Lecture 02.1 – Image Formation

Lecture Slides: Image Formation

Image formation is the process by which a three-dimensional (3D) scene is transformed into a two-dimensional (2D) image. Understanding this process is fundamental for both interpreting images (as in computer vision) and synthesizing images (as in computer graphics). At its core, image formation involves projection – the mapping of 3D points in the world to 2D points on an image plane. This projection is governed by the physics of light and the geometry of the imaging system.

1. Historical Developments in Image Formation

Understanding how images are formed has been a pursuit spanning centuries, intertwining physics, art, and mathematics.

Ancient and Medieval Optics – Camera Obscura

The basic principle of image formation by a pinhole (camera obscura) was known in antiquity. Early records suggest that around the 5th century B.C., the Chinese philosopher Mozi and later Aristotle were aware of the camera obscura effect, where light from a scene passing through a small hole projects an inverted image on a surface. However, it was the medieval Arab scientist Ibn al-Haytham (Alhazen, 965–1040 AD) who provided the first detailed description. In his Book of Optics (~1021 AD), Ibn al-Haytham used the camera obscura to study light and vision, introducing the concept that vision results from light entering the eye rather than emanating from it.

Renaissance Perspective and Geometry

A major leap occurred in the early 15th century with the formalization of linear perspective. Artists and architects sought a systematic way to represent 3D scenes on 2D canvases realistically. Filippo Brunelleschi is credited with demonstrating perspective around 1413. By observing a scene through a small hole in a painted panel and reflecting the view in a mirror, he proved that parallel lines in the world converge to a vanishing point on the horizon line in the painting.

Shortly thereafter, Leon Battista Alberti published On Painting (1435), providing a more formal framework. This framework used the concept of a visual pyramid and an intersection of rays on a picture plane. Artists like Masaccio and Leonardo da Vinci refined these techniques, and projective geometry later gave perspective a rigorous mathematical underpinning.

Early Cameras and Photographic Imaging

The camera obscura remained a tool for artists into the Renaissance, often enhanced with lenses for brightness. The leap to permanent image capture came in 1826 when Joseph Nicéphore Niépce produced the first known photograph on a pewter plate (heliography). Although exposures were extremely long, it proved that images formed by a camera obscura could be preserved chemically.

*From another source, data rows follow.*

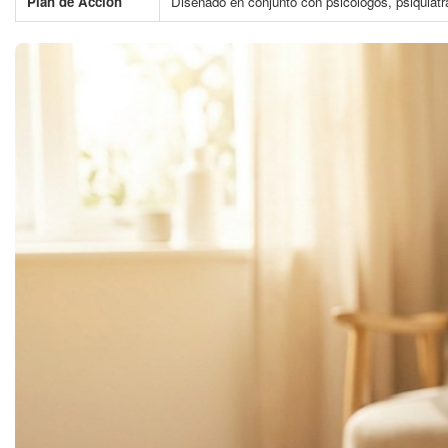
Plan de Acción
Diseñado en conjunto con psicólogos, psiquiatr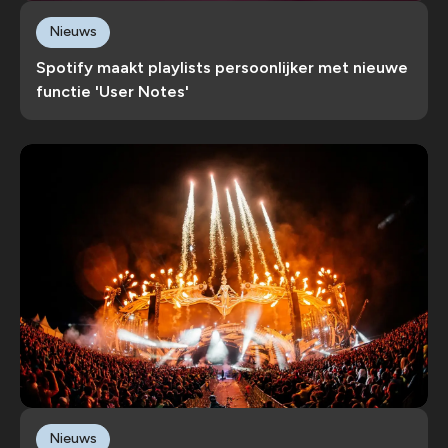
Nieuws
Spotify maakt playlists persoonlijker met nieuwe
functie 'User Notes'
Nieuws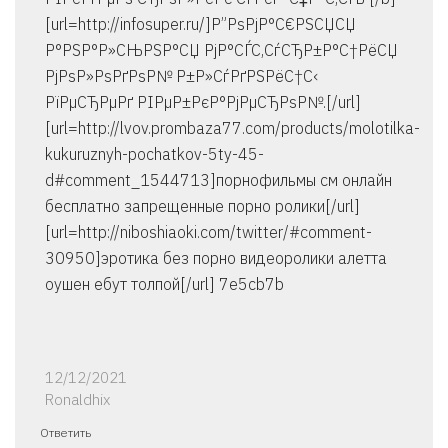
[url=http://infosuper.ru/]Р”РѕРјР°С€РЅСЏСЏ
Р°РЅР°Р»СЊРЅР°СЏ РјР°СЃС‚СѓСЂР±Р°С†РёСЏ
РјРѕР»РѕРґРѕР№ Р±Р»СѓРґРЅРёС†С‹
РїРµСЂРµРґ РІРµР±РєР°РјРµСЂРѕР№.[/url]
[url=http://lvov.prombaza77.com/products/molotilka-
kukuruznyh-pochatkov-5ty-45-
d#comment_1544713]порнофильмы см онлайн
бесплатно запрещенные порно ролики[/url]
[url=http://niboshiaoki.com/twitter/#comment-
30950]эротика без порно видеоролики алетта
оушен ебут толпой[/url] 7e5cb7b
12/12/2021
Ronaldhix
Ответить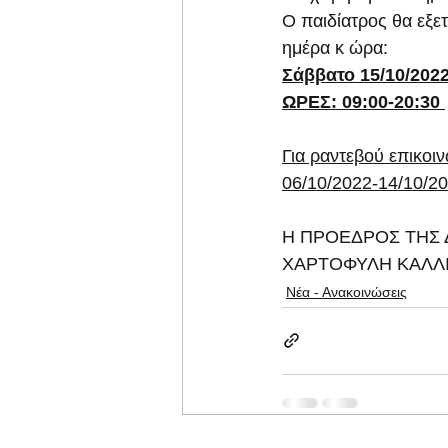
Ο παιδίατρος θα εξε
ημέρα κ ώρα:
Σάββατο 15/10/202
ΩΡΕΣ: 09:00-20:30 
Για ραντεβού επικοι
06/10/2022-14/10/202
Η ΠΡΟΕΔΡΟΣ ΤΗΣ 
ΧΑΡΤΟΦΥΛΗ ΚΑΛΛ
Νέα - Ανακοινώσεις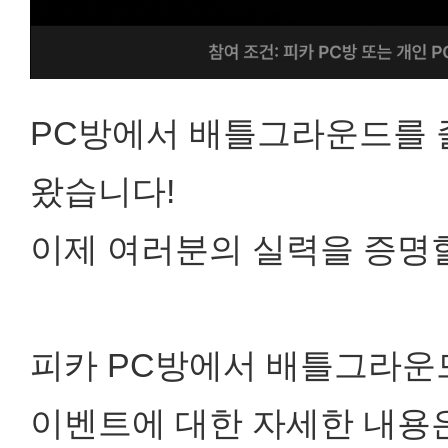
PC방에서 배틀그라운드를 
왔습니다!
이제 여러분의 실력을 증명
피카 PC방에서 배틀그라운
이벤트에 대한 자세한 내용은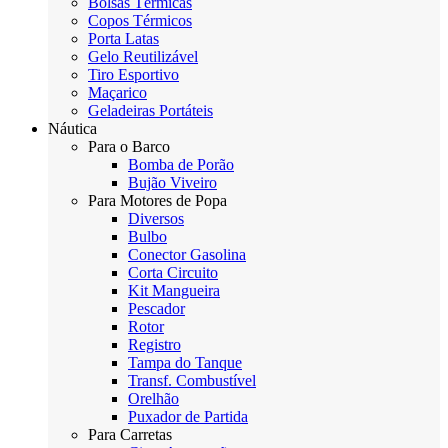
Bolsas Térmicas
Copos Térmicos
Porta Latas
Gelo Reutilizável
Tiro Esportivo
Maçarico
Geladeiras Portáteis
Náutica
Para o Barco
Bomba de Porão
Bujão Viveiro
Para Motores de Popa
Diversos
Bulbo
Conector Gasolina
Corta Circuito
Kit Mangueira
Pescador
Rotor
Registro
Tampa do Tanque
Transf. Combustível
Orelhão
Puxador de Partida
Para Carretas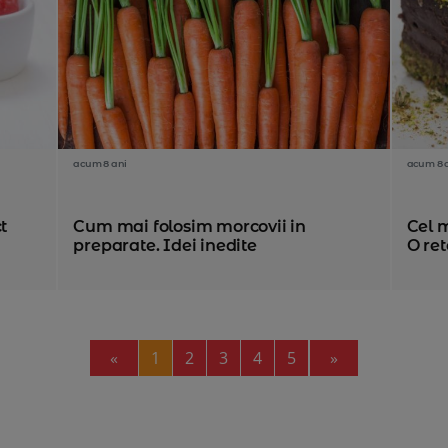
acum 8 ani
acum 8 
t
Cum mai folosim morcovii in
Cel m
preparate. Idei inedite
O re
Previous
Next
«
1
2
3
4
5
»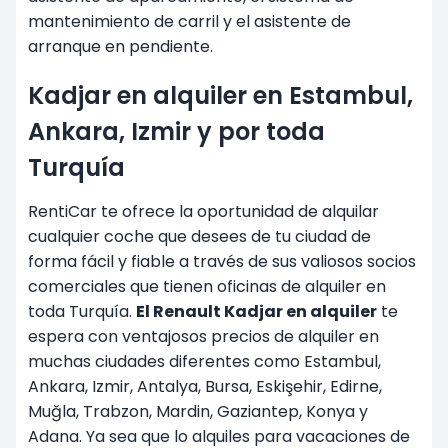
mantenimiento de carril y el asistente de
arranque en pendiente.
Kadjar en alquiler en Estambul,
Ankara, Izmir y por toda
Turquía
RentiCar te ofrece la oportunidad de alquilar
cualquier coche que desees de tu ciudad de
forma fácil y fiable a través de sus valiosos socios
comerciales que tienen oficinas de alquiler en
toda Turquía.
El Renault Kadjar en alquiler
te
espera con ventajosos precios de alquiler en
muchas ciudades diferentes como
Estambul
,
Ankara, Izmir, Antalya, Bursa, Eskişehir, Edirne,
Muğla,
Trabzon
, Mardin, Gaziantep, Konya y
Adana. Ya sea que lo alquiles para vacaciones de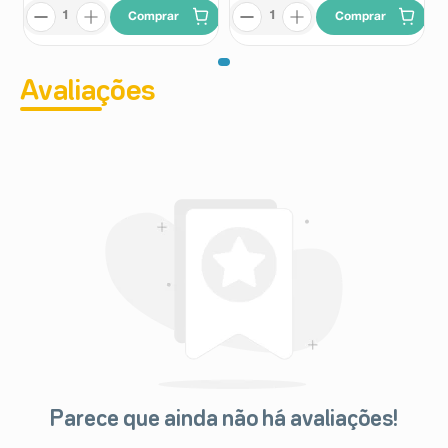
Comprar
Comprar
Avaliações
Parece que ainda não há avaliações!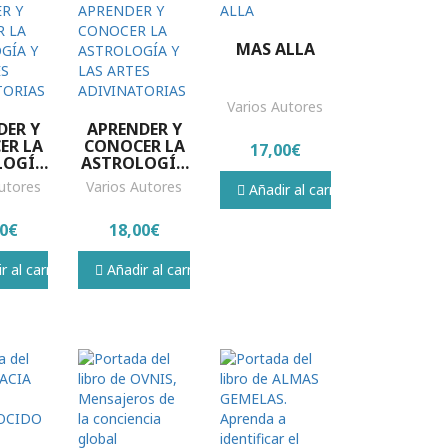
MAS ALLA
Varios Autores
DER Y
APRENDER Y
ER LA
CONOCER LA
17,00€
LOGÍA
ASTROLOGÍA
ARTES
Y LAS ARTES
utores
Varios Autores
Añadir al carrito
ATORIAS
ADIVINATORIAS
00€
18,00€
 al carrito
Añadir al carrito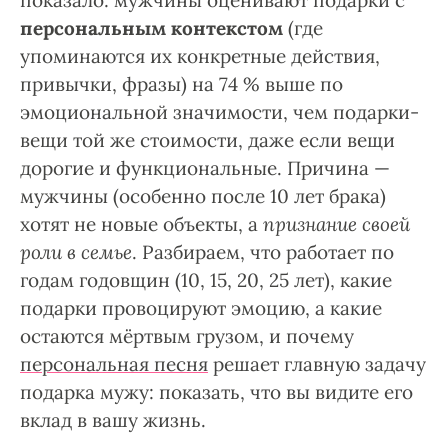
показало: мужчины оценивают подарки с
персональным контекстом
(где
упоминаются их конкретные действия,
привычки, фразы) на 74 % выше по
эмоциональной значимости, чем подарки-
вещи той же стоимости, даже если вещи
дорогие и функциональные. Причина —
мужчины (особенно после 10 лет брака)
хотят не новые объекты, а
признание своей
роли в семье
. Разбираем, что работает по
годам годовщин (10, 15, 20, 25 лет), какие
подарки провоцируют эмоцию, а какие
остаются мёртвым грузом, и почему
персональная песня
решает главную задачу
подарка мужу: показать, что вы видите его
вклад в вашу жизнь.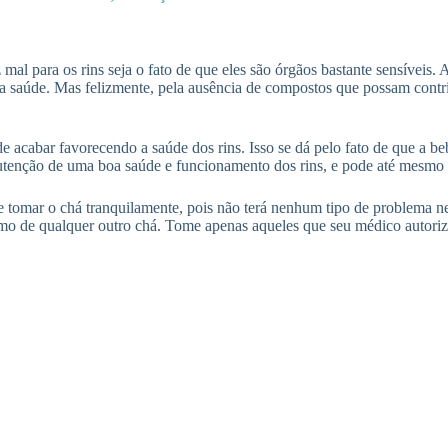
l para os rins seja o fato de que eles são órgãos bastante sensíveis. Ad
a saúde. Mas felizmente, pela ausência de compostos que possam contrib
e acabar favorecendo a saúde dos rins. Isso se dá pelo fato de que a be
utenção de uma boa saúde e funcionamento dos rins, e pode até mesmo se
omar o chá tranquilamente, pois não terá nenhum tipo de problema nest
omo de qualquer outro chá. Tome apenas aqueles que seu médico autoriz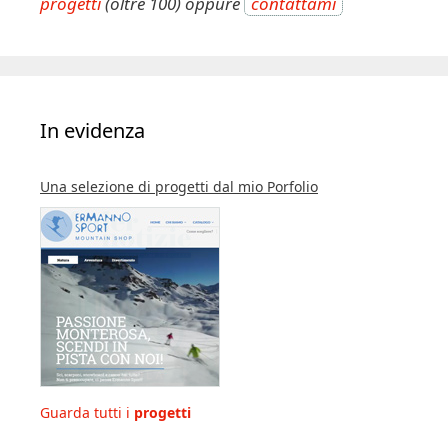
progetti
(oltre 100) oppure
contattami
In evidenza
Una selezione di progetti dal mio Porfolio
Guarda tutti i
progetti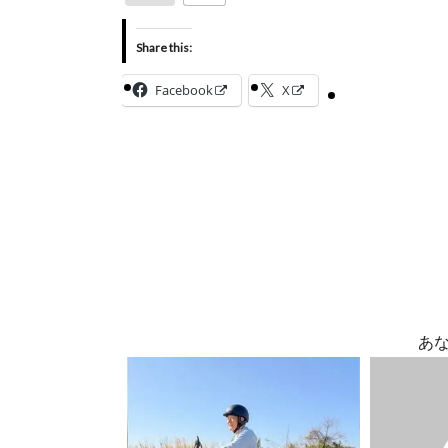
Share this:
Facebook
X
あ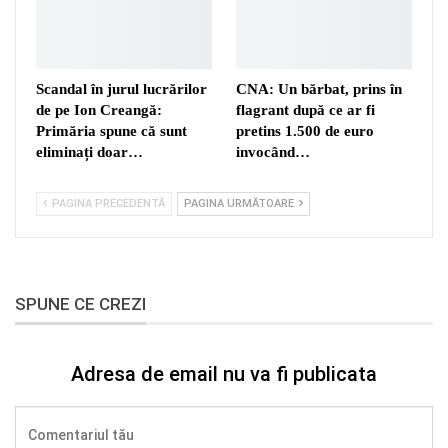
Scandal în jurul lucrărilor
CNA: Un bărbat, prins în
de pe Ion Creangă:
flagrant după ce ar fi
Primăria spune că sunt
pretins 1.500 de euro
eliminați doar…
invocând…
PAGINA PRECEDENTĂ
PAGINA URMĂTOARE
SPUNE CE CREZI
Adresa de email nu va fi publicata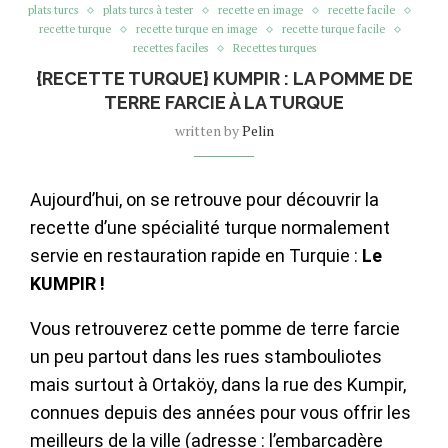
plats turcs
plats turcs à tester
recette en image
recette facile
recette turque
recette turque en image
recette turque facile
recettes faciles
Recettes turques
{RECETTE TURQUE} KUMPIR : LA POMME DE
TERRE FARCIE À LA TURQUE
written by
Pelin
Aujourd’hui, on se retrouve pour découvrir la
recette d’une spécialité turque normalement
servie en restauration rapide en Turquie :
Le
KUMPIR !
Vous retrouverez cette pomme de terre farcie
un peu partout dans les rues stambouliotes
mais surtout à Ortaköy, dans la rue des Kumpir,
connues depuis des années pour vous offrir les
meilleurs de la ville (adresse : l’embarcadère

Subsequent improvements by Louis Daguerre (daguerreotype, 1839) and William Henry Fox Talbot (calotype) reduced exposure times and introduced practical photographic processes. Throughout the 19th century, optical scientists refined lens design to reduce aberrations, enabling sharper images.

Modern Developments

In the 20th century, photogrammetry and later computer vision formalized the pinhole camera as a standard mathematical model of image formation. Early work in the 1960s introduced matrix methods and homogeneous coordinates to handle perspective projection in computers.

From the late 20th century onward, camera sensors shifted from film to digital (CCD, CMOS). With images as digital data, computational photography emerged. These developments reflect the continued evolution of image formation from a purely geometric/optical process to one in which significant software post-processing complements the hardware.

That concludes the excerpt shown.